PROBLEM TO WORK ON - Write out the records in full and without alteration, setting aside their pictures.

WORKING DATA -

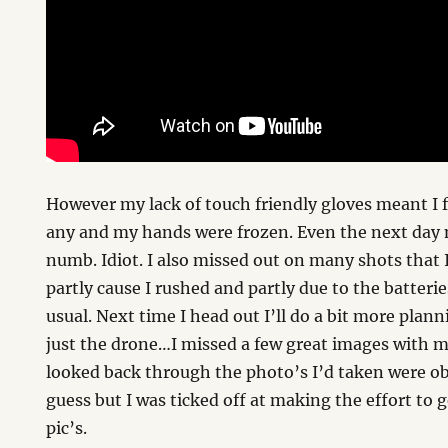
However my lack of touch friendly gloves meant I 
any and my hands were frozen. Even the next day m
numb. Idiot. I also missed out on many shots that 
partly cause I rushed and partly due to the batter
usual. Next time I head out I’ll do a bit more plann
just the drone…I missed a few great images with 
looked back through the photo’s I’d taken were ob
guess but I was ticked off at making the effort to
pic’s.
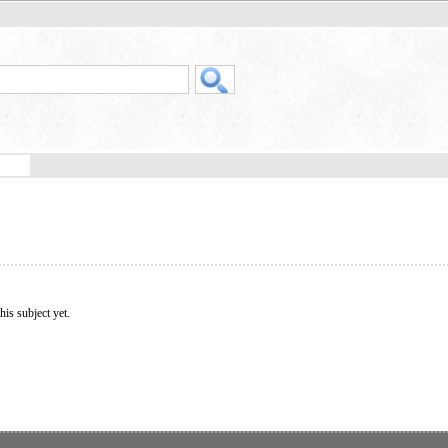
his subject yet.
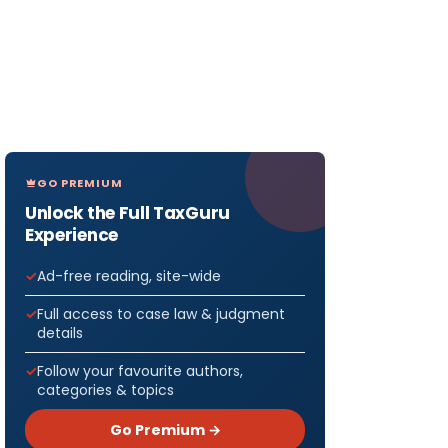
GO PREMIUM
Unlock the Full TaxGuru
Experience
Ad-free reading, site-wide
Full access to case law & judgment
details
Follow your favourite authors,
categories & topics
Go Premium →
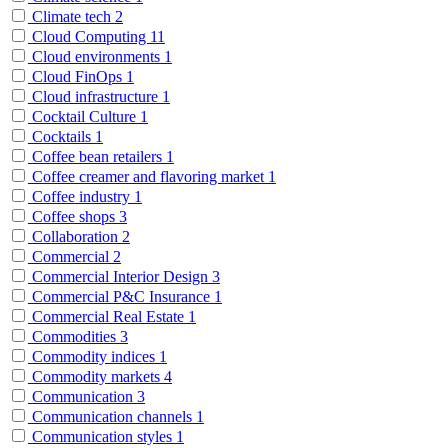
Climate tech
2
Cloud Computing
11
Cloud environments
1
Cloud FinOps
1
Cloud infrastructure
1
Cocktail Culture
1
Cocktails
1
Coffee bean retailers
1
Coffee creamer and flavoring market
1
Coffee industry
1
Coffee shops
3
Collaboration
2
Commercial
2
Commercial Interior Design
3
Commercial P&C Insurance
1
Commercial Real Estate
1
Commodities
3
Commodity indices
1
Commodity markets
4
Communication
3
Communication channels
1
Communication styles
1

RESPONSE AREA -
However my lack of touch friendly gloves meant I 
any and my hands were frozen. Even the next day m
numb. Idiot. I also missed out on many shots that 
partly cause I rushed and partly due to the batter
usual. Next time I head out I’ll do a bit more plann
just the drone…I missed a few great images with 
looked back through the photo’s I’d taken were ob
guess but I was ticked off at making the effort to
pic’s.
his subject yet.
GO PREMIUM
Unlock the Full TaxGuru
Experience
Ad-free reading, site-wide
Full access to case law & judgment
details
Follow your favourite authors,
categories & topics
Go Premium →
Climate tech
2
Cloud Computing
11
Cloud environments
1
Cloud FinOps
1
Cloud infrastructure
1
Cocktail Culture
1
Cocktails
1
Coffee bean retailers
1
Coffee creamer and flavoring market
1
Coffee industry
1
Coffee shops
3
Collaboration
2
Commercial
2
Commercial Interior Design
3
Commercial P&C Insurance
1
Commercial Real Estate
1
Commodities
3
Commodity indices
1
Commodity markets
4
Communication
3
Communication channels
1
Communication styles
1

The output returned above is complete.